Oggi la blogger, versatile e poliedrica trentaquattrenne Giulia Quaranta Provenzano – anche pluripremiata poetessa, fotografa e critica d’arte partecipante a mostre Personali e Collettive con Spoleto Arte e con Vittorio Sgarbi nonché attrice caratterista – ci propone l’intervista alla straordinaria Gretel Zanotti. La stilista e fondatrice dell’omonimo brand, Gretel Z., si è un po’ raccontata alla nostra libera collaboratrice imperiese…  

Buongiorno e grazie della tua disponibilità! Direttrice creativa e fondatrice di Gretel Z. ma anche terapista bioenergetica [clicca qui https://instagram.com/gretelzanotti?igshid=MzRlODBiNWFlZA==, https://www.gretelz.com/], vorrei chiederti subito qual è il motore interiore – quel qualcosa e chissà se anche quel qualcuno – che ti ha portata a intraprendere tale tuo meraviglioso e sfaccettato percorso professionale. “Ciao Giulia! Fin da quando ero piccola, ho sempre sentito la necessità di dover esprimere la mia creatività e la mia fantasia attraverso ad esempio la pittura, la scultura, il disegno e vari bozzetti di vestiti. Penso però che ciò sia comunque solo per una minima percentuale importante per quello che riguarda il percorso professionale che ho intrapreso perché, in esso, ci vuole soprattutto una grandissima determinazione… forse ci vuole appunto più determinazione che creatività in quanto la prima, in questo nostro mondo, è fondamentale. Sicuramente una parte importantissima nella mia vita l’ha la mia famiglia, che mi aiuta tutti i giorni – sarò scontata, la mia sarà una risposta prettamente italiana [N.d.R. ride], ma la mia forza è proprio e davvero la mia famiglia”.

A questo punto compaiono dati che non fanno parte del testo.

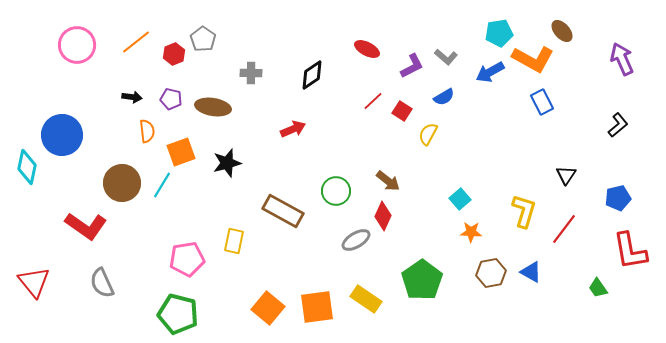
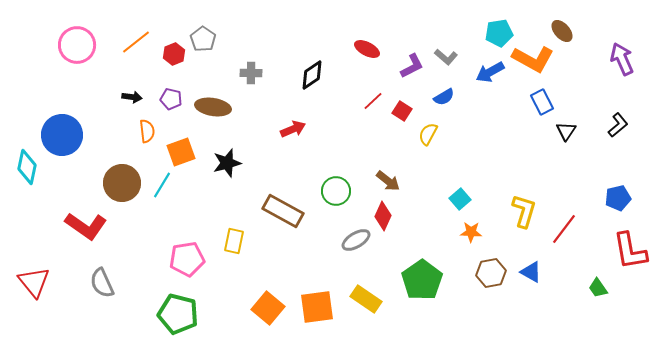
black triangle at (566, 175): moved 44 px up
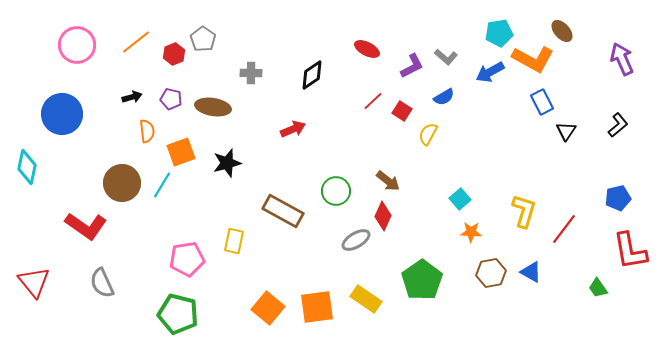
black arrow at (132, 97): rotated 24 degrees counterclockwise
blue circle at (62, 135): moved 21 px up
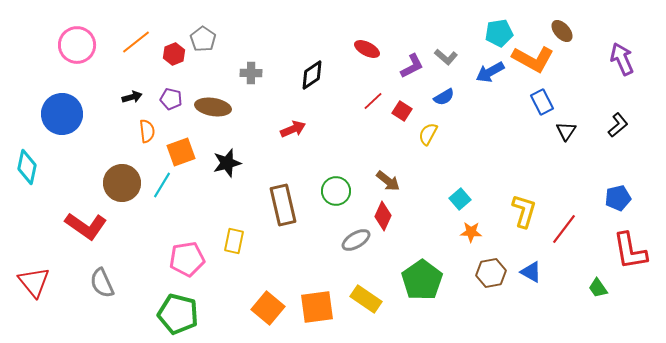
brown rectangle at (283, 211): moved 6 px up; rotated 48 degrees clockwise
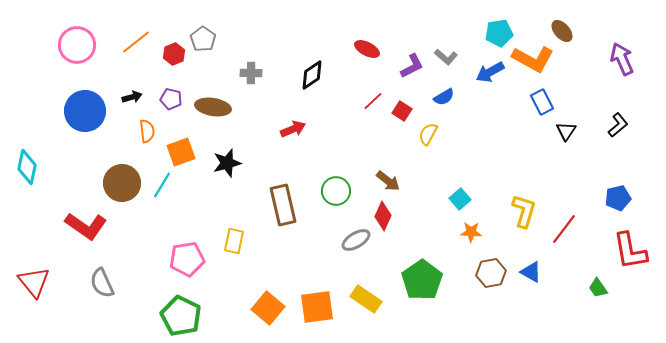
blue circle at (62, 114): moved 23 px right, 3 px up
green pentagon at (178, 314): moved 3 px right, 2 px down; rotated 12 degrees clockwise
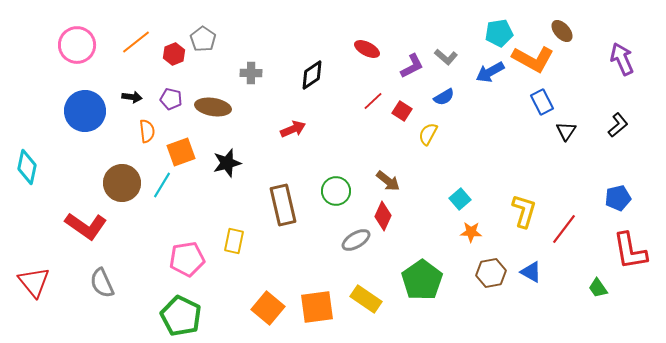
black arrow at (132, 97): rotated 24 degrees clockwise
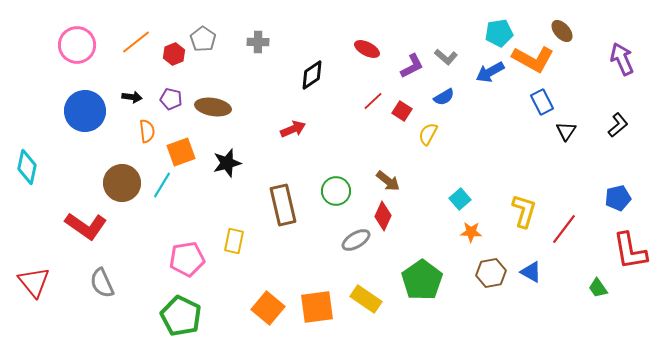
gray cross at (251, 73): moved 7 px right, 31 px up
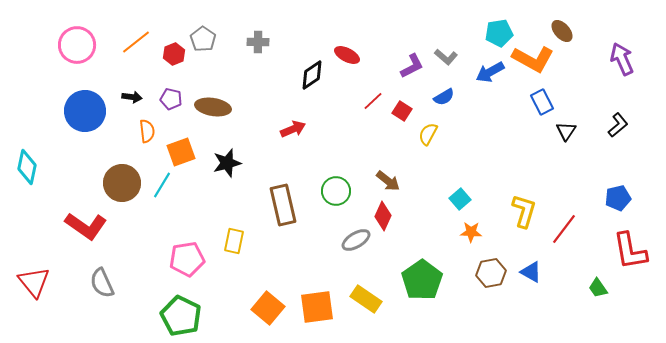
red ellipse at (367, 49): moved 20 px left, 6 px down
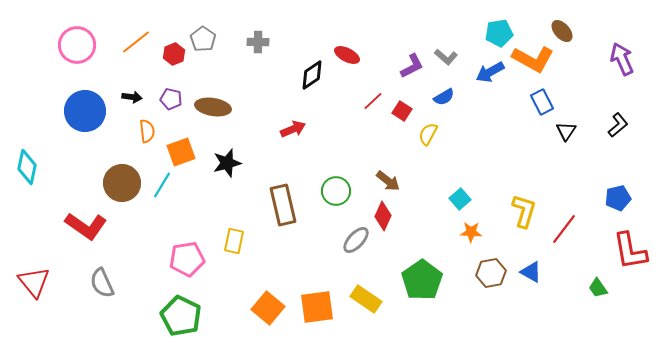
gray ellipse at (356, 240): rotated 16 degrees counterclockwise
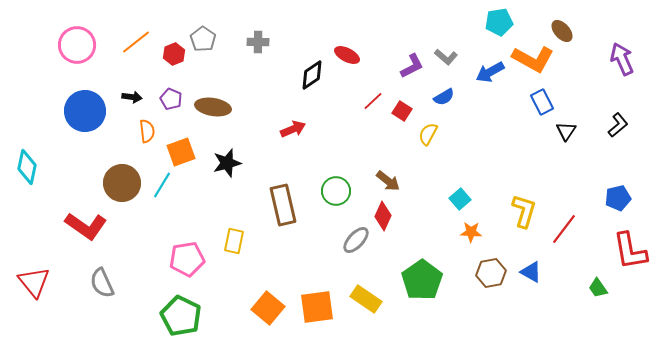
cyan pentagon at (499, 33): moved 11 px up
purple pentagon at (171, 99): rotated 10 degrees clockwise
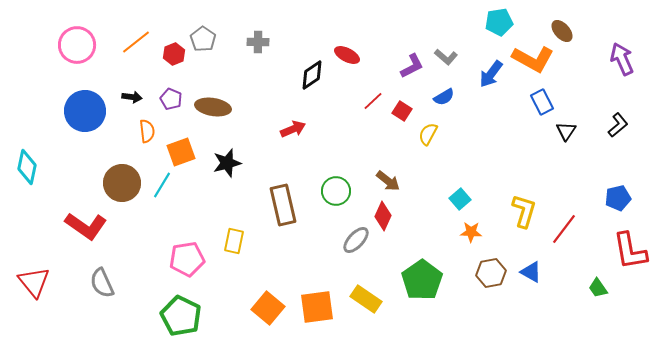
blue arrow at (490, 72): moved 1 px right, 2 px down; rotated 24 degrees counterclockwise
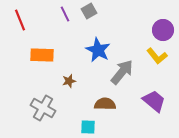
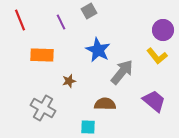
purple line: moved 4 px left, 8 px down
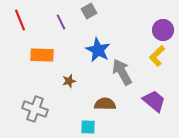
yellow L-shape: rotated 85 degrees clockwise
gray arrow: rotated 68 degrees counterclockwise
gray cross: moved 8 px left, 1 px down; rotated 10 degrees counterclockwise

Durante la tua infanzia e poi in adolescenza, a che cosa immaginavi (forse) di dedicarti una volta divenuta adulta e bambina sei stata? Come descriveresti invece attualmente la tua personalità, nonché quale colore vi assoceresti metaforicamente? “Ricordo che, da piccolina, avevo una grande passione e un grande talento – sebbene, detta così, suoni un po’ brutto [N.d.R. ride nuovamente] – per le posizioni di comando… ai tempi esercitavo tale mia detta attitudine nei confronti dei miei fratelli e, non per nulla, volevo fare la maestra. Mi appassionavano tutti quei lavori che permettono di trasferire conoscenza a qualcuno. Poi però mi sono resa conto che non mi piace studiare e allora ho abbandonato l’idea di diventare un’insegnante (per fortuna dei ragazzi che, così, mi hanno evitata) e, dato che invece disegnare mi piace da sempre, ho deciso di essere una creativa. Devo dire inoltre che da bambina stavo tantissimo in compagnia dei miei pensieri, non avevo tanti amici… per me, c’era un grande mondo al di fuori di quello reale ovvero era quello della mia mente e del mio inconscio. Ad oggi, in tutta sincerità, poco è cambiato rispetto ad anni fa. Sono rimasta molto fedele a quella che ero durante la mia infanzia… anche se certamente sono più consapevole e matura e oggigiorno so utilizzare al meglio i miei talenti. Il coloro che penso di poter associare alla mia personalità è il bianco poiché, proprio i vari colori, li rappresenta tutti”.  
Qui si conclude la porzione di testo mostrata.